Risk-Adjusted Performance

9 of 100

 
Weak
 
Strong
OK
Compared to the overall equity markets, risk-adjusted returns on investments in Lumia are ranked lower than 9 (%) of all global equities and portfolios over the last 90 days. In spite of rather unsteady fundamental indicators, Lumia exhibited solid returns over the last few months and may actually be approaching a breakup point.
Gulf Resources 

Risk-Adjusted Performance

1 of 100

 
Weak
 
Strong
Weak
Compared to the overall equity markets, risk-adjusted returns on investments in Gulf Resources are ranked lower than 1 (%) of all global equities and portfolios over the last 90 days. In spite of rather weak basic indicators, Gulf Resources may actually be approaching a critical reversion point that can send shares even higher in March 2025.

Lumia and Gulf Resources Volatility Contrast

   Predicted Return Density   
       Returns  

Pair Trading with Lumia and Gulf Resources

The main advantage of trading using opposite Lumia and Gulf Resources positions is that it hedges away some unsystematic risk. Because of two separate transactions, even if Lumia position performs unexpectedly, Gulf Resources can make up some of the losses. Pair trading also minimizes risk from directional movements in the market. For example, if an entire industry or sector drops because of unexpected headlines, the short position in Gulf Resources will offset losses from the drop in Gulf Resources' long position.
The idea behind Lumia and Gulf Resources pairs trading is to make the combined position market-neutral, meaning the overall market's direction will not affect its win or loss (or potential downside or upside).
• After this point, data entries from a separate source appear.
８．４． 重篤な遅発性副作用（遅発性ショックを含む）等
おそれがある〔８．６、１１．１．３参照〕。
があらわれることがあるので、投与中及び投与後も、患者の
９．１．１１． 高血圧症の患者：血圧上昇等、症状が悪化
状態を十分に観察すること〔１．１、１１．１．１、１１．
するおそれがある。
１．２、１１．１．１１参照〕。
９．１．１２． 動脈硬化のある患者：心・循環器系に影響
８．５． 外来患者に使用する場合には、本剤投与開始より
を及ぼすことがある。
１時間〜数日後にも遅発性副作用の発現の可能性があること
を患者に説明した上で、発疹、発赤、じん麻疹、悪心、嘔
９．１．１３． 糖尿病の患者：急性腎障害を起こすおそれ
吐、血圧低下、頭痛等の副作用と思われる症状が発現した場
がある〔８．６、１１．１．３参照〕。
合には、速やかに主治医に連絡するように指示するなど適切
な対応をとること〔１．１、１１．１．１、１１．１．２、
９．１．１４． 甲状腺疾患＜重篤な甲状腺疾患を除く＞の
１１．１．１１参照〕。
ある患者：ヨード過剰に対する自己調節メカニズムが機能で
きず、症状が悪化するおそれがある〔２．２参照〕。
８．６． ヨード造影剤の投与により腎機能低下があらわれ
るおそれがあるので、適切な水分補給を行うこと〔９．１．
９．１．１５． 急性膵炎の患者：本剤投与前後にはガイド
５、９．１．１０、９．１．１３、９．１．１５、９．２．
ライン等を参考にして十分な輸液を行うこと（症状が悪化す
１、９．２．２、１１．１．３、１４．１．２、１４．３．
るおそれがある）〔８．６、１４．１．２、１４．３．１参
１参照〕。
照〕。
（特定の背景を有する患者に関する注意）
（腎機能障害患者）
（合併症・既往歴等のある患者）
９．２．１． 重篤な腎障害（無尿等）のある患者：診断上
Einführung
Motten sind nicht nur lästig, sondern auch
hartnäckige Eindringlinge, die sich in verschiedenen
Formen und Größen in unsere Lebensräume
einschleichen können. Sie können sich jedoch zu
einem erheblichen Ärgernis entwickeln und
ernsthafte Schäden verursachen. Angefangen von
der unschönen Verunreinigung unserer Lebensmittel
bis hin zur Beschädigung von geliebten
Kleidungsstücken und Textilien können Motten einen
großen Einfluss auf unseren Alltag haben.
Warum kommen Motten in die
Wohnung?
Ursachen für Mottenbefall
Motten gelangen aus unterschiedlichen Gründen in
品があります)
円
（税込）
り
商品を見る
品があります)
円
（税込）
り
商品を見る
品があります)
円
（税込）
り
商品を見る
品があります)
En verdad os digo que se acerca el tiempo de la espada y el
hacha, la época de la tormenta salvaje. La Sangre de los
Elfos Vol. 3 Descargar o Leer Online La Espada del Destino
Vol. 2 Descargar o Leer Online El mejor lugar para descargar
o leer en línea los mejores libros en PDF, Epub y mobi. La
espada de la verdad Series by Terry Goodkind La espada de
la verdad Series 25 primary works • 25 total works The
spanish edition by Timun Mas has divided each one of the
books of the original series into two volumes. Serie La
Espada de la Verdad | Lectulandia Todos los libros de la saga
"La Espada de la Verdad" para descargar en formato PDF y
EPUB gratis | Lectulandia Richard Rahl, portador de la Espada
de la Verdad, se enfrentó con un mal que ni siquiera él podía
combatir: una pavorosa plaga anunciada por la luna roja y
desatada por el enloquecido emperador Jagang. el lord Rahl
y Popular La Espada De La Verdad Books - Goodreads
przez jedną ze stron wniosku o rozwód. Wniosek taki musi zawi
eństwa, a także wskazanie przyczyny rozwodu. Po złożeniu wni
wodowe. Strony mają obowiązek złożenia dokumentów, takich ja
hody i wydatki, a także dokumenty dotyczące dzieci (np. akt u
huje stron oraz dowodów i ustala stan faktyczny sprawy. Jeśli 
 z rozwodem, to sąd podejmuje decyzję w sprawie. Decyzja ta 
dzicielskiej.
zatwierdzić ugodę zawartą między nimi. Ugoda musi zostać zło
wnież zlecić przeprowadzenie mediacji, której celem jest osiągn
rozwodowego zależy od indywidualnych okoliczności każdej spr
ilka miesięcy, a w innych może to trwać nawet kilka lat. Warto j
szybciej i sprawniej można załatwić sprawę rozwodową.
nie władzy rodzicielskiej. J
This can be achieved by designing a pairs trade with two highly correlated stocks or equities that operate in a similar space or sector, making it possible to obtain profits through simple and relatively low-risk investment.
Check out your portfolio center.
Note that this page's information should be used as a complementary analysis to find the right mix of equity instruments to add to your existing portfolios or create a brand new portfolio. You can also try the Fundamentals Comparison module to compare fundamentals across multiple equities to find investing opportunities.